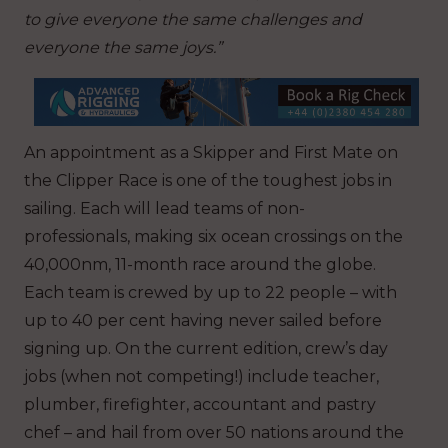
to give everyone the same challenges and
everyone the same joys.”
An appointment as a Skipper and First Mate on
the Clipper Race is one of the toughest jobs in
sailing. Each will lead teams of non-
professionals, making six ocean crossings on the
40,000nm, 11-month race around the globe.
Each team is crewed by up to 22 people – with
up to 40 per cent having never sailed before
signing up. On the current edition, crew’s day
jobs (when not competing!) include teacher,
plumber, firefighter, accountant and pastry
chef – and hail from over 50 nations around the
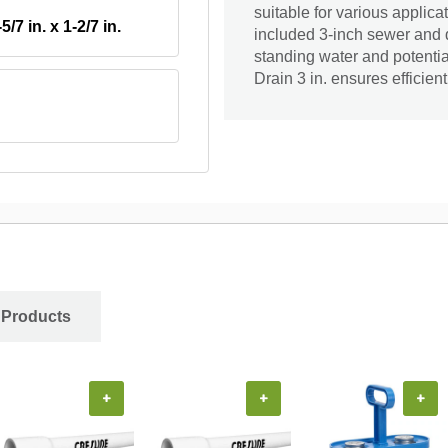
suitable for various applica
-5/7 in. x 1-2/7 in.
included 3-inch sewer and d
standing water and potenti
Drain 3 in. ensures efficie
 Products
+
+
+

::::

DESCRIPTION OF THE TASK:
Return the data exactly. Pictures stay out.

ANSWER BELOW:
to give everyone the same challenges and
everyone the same joys.”
An appointment as a Skipper and First Mate on
the Clipper Race is one of the toughest jobs in
sailing. Each will lead teams of non-
professionals, making six ocean crossings on the
40,000nm, 11-month race around the globe.
Each team is crewed by up to 22 people – with
up to 40 per cent having never sailed before
signing up. On the current edition, crew’s day
jobs (when not competing!) include teacher,
plumber, firefighter, accountant and pastry
chef – and hail from over 50 nations around the
suitable for various applica
-5/7 in. x 1-2/7 in.
included 3-inch sewer and d
standing water and potenti
Drain 3 in. ensures efficie
 Products
+
+
+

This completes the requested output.